15 thoughts on “Postgres troubles

  1. Nico

    RAM is cheap. Buy more RAM to give you time to analyse the problem? Lowering the urgency would probably help…

  2. ruaok Post author

    We doubled the RAM from 24 to 48GB about 5 months ago and our traffic hasn’t increased. That shouldn’t be the problem.

  3. pronik

    Judging from my one visit of PGConf.eu, I would ping 2ndQuadrant or EnterpriseDB for help. Or maybe ask on one of the PostgreSQL mailing lists, these guys are usually extremely competent and helpful.

  4. Rovastar

    Although I don’t have any experience in the technology in your setup I do specialise in troubleshooting in Microsoft environments.

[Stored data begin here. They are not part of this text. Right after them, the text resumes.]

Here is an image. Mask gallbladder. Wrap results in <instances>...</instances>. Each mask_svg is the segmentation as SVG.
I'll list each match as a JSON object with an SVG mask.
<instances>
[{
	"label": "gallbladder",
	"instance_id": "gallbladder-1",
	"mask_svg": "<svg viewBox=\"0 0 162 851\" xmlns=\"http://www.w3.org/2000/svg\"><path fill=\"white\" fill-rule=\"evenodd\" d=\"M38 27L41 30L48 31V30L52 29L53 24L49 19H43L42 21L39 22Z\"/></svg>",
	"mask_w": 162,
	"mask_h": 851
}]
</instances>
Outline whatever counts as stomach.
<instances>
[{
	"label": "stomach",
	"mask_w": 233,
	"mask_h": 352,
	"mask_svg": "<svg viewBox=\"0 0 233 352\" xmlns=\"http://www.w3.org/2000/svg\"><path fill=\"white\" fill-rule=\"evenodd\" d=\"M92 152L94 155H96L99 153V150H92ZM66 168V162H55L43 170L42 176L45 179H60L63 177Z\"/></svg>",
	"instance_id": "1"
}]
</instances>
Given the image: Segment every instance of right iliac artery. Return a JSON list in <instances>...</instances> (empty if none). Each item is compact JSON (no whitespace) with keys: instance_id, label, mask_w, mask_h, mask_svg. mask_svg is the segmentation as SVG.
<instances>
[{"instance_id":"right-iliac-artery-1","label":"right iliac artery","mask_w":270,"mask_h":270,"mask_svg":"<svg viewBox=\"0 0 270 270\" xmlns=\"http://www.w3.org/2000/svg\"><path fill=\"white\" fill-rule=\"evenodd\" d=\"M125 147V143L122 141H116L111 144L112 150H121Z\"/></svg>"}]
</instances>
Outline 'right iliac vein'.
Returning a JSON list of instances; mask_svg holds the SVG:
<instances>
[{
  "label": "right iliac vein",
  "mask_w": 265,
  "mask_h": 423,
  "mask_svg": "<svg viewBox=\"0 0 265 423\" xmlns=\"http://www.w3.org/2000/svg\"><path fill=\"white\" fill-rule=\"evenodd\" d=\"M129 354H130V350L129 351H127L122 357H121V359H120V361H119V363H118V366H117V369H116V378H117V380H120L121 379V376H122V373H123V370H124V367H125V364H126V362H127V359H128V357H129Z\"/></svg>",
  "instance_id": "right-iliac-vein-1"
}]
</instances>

    Things I would be looking at:

    although you talk about load being the same I would focus more on the type of traffic as that might have changed.

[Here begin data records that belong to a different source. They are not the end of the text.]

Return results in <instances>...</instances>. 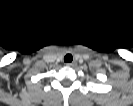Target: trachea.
<instances>
[{"label": "trachea", "mask_w": 133, "mask_h": 106, "mask_svg": "<svg viewBox=\"0 0 133 106\" xmlns=\"http://www.w3.org/2000/svg\"><path fill=\"white\" fill-rule=\"evenodd\" d=\"M72 60H73V56L71 54H67L64 57V62L70 63V62H72Z\"/></svg>", "instance_id": "obj_1"}]
</instances>
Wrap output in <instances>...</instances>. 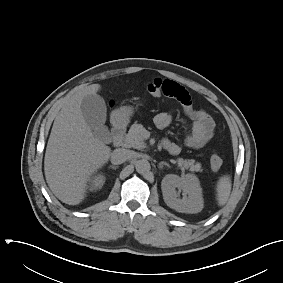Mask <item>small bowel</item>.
Segmentation results:
<instances>
[{
	"label": "small bowel",
	"instance_id": "1",
	"mask_svg": "<svg viewBox=\"0 0 283 283\" xmlns=\"http://www.w3.org/2000/svg\"><path fill=\"white\" fill-rule=\"evenodd\" d=\"M162 91V95L181 103L185 114L192 121L190 130L184 139L185 146L191 149L204 147L214 133L215 123L211 115L205 110L194 109L189 92L175 81L162 80ZM171 122L172 117L166 112H160L154 117V124L159 129L167 128ZM162 146L172 155L181 152V146L167 138L162 141Z\"/></svg>",
	"mask_w": 283,
	"mask_h": 283
}]
</instances>
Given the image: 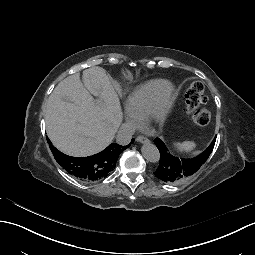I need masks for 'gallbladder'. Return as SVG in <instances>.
<instances>
[{"mask_svg":"<svg viewBox=\"0 0 255 255\" xmlns=\"http://www.w3.org/2000/svg\"><path fill=\"white\" fill-rule=\"evenodd\" d=\"M64 101H68V102H71L70 100H67L66 98H63Z\"/></svg>","mask_w":255,"mask_h":255,"instance_id":"gallbladder-1","label":"gallbladder"}]
</instances>
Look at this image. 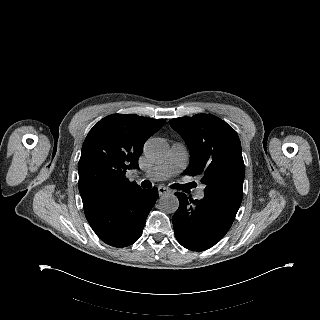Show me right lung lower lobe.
<instances>
[{"label":"right lung lower lobe","instance_id":"obj_1","mask_svg":"<svg viewBox=\"0 0 320 320\" xmlns=\"http://www.w3.org/2000/svg\"><path fill=\"white\" fill-rule=\"evenodd\" d=\"M157 198V188L137 187L84 212L102 241L114 247H126L140 237Z\"/></svg>","mask_w":320,"mask_h":320}]
</instances>
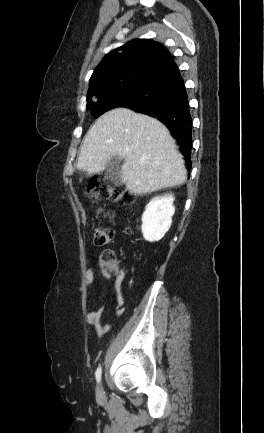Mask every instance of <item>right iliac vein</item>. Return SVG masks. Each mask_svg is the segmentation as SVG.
<instances>
[{"mask_svg": "<svg viewBox=\"0 0 264 433\" xmlns=\"http://www.w3.org/2000/svg\"><path fill=\"white\" fill-rule=\"evenodd\" d=\"M96 394L99 398L103 396V388L100 384L96 388Z\"/></svg>", "mask_w": 264, "mask_h": 433, "instance_id": "63e3f726", "label": "right iliac vein"}]
</instances>
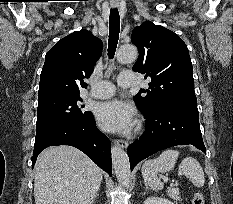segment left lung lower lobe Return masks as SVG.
<instances>
[{"label":"left lung lower lobe","instance_id":"0a47b994","mask_svg":"<svg viewBox=\"0 0 233 204\" xmlns=\"http://www.w3.org/2000/svg\"><path fill=\"white\" fill-rule=\"evenodd\" d=\"M146 129L128 147L131 170L150 155L176 145H193L206 153L199 126L198 110L160 107L144 114Z\"/></svg>","mask_w":233,"mask_h":204}]
</instances>
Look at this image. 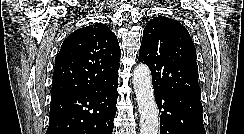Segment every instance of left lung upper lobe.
Listing matches in <instances>:
<instances>
[{
	"label": "left lung upper lobe",
	"mask_w": 244,
	"mask_h": 134,
	"mask_svg": "<svg viewBox=\"0 0 244 134\" xmlns=\"http://www.w3.org/2000/svg\"><path fill=\"white\" fill-rule=\"evenodd\" d=\"M139 61L150 68L154 90L200 97L196 49L178 21L156 17L147 23Z\"/></svg>",
	"instance_id": "5c2ea615"
}]
</instances>
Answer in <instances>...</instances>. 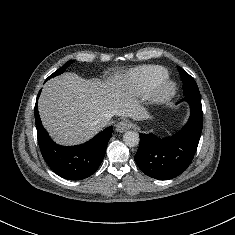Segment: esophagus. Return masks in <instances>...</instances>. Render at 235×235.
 Here are the masks:
<instances>
[{
    "mask_svg": "<svg viewBox=\"0 0 235 235\" xmlns=\"http://www.w3.org/2000/svg\"><path fill=\"white\" fill-rule=\"evenodd\" d=\"M131 128V123L128 120H122L116 125L117 132H125Z\"/></svg>",
    "mask_w": 235,
    "mask_h": 235,
    "instance_id": "obj_1",
    "label": "esophagus"
}]
</instances>
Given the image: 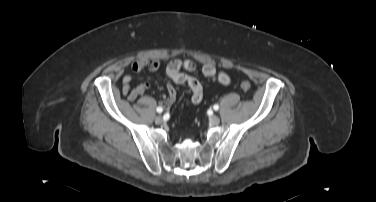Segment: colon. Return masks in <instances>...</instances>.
Returning a JSON list of instances; mask_svg holds the SVG:
<instances>
[{
  "label": "colon",
  "instance_id": "5ec220e1",
  "mask_svg": "<svg viewBox=\"0 0 376 202\" xmlns=\"http://www.w3.org/2000/svg\"><path fill=\"white\" fill-rule=\"evenodd\" d=\"M240 86L244 92H249L251 90V84L248 81H243Z\"/></svg>",
  "mask_w": 376,
  "mask_h": 202
}]
</instances>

    Running a profiler/analyser type tool. This is so you can see live what are the long running queries and how many of them.
    In the Microsoft I know the tools and queries needed.
    It seems that PGfouine http://pgfouine.projects.pgfoundry.org/
    will do that and there sample queries and reports there should tell you the bare bones of this information and you can tweak the queries to deep dive further.
    Obviously this is most useful to have a set of average benchmarks in a normal working version but you don’t have this. It is always worth saving this results as benchmarks somewhere.

    You might see long running queries, maybe duplicate queries, maybe loads of one type. total time of queries sorted by query type, etc

    Marry this up with your Web front end requests. I presume you have a multi tiered siloed architecture and all request to the db have to be passed through the Web tier.
    try and compare this to older logs when it was working (as you might well have these unlike profiler Sql type stats)
    is the front end to the db any different in the traffic?

    I hope that helps somehow in the troubleshooting process.

  5. Rovastar

    Also make sure there are not regular maintenence tasks running out of control.
    I have seen re indexing and backup type tasks that are scheduled to run every x hours but they are not completing in that time and are rerun and not killing the old process/task.
    so reviewing all your schedule tasks like that.

  6. J-C Berthon (@jcberthon)

    Most of the monitoring information you posted are from the helicopter view which does not help providing you with an answer. You need to dig deeper to be able to understand what is going on.

    I would recommend using a tool such as sar (on Ubuntu it is in the package sysstat), see here for some quick start info: http://www.leonardoborda.com/blog/how-to-configure-sysstatsar-on-ubuntudebian/ Once you have collected information when the problem occured, use the sar command with those flags (specific for memory analysis) for RAM: -BrRH; for swap: -BSW. You can use each flag separately or all together.
    Then I would also use the vmstat command and log its output to a file.
    Finally, I would add the tools pidstat (flag -r for memory) or ps (but you would need to write a small script to iterate several times) to the list of monitoring tools to better track the process which you suspect is the culprit.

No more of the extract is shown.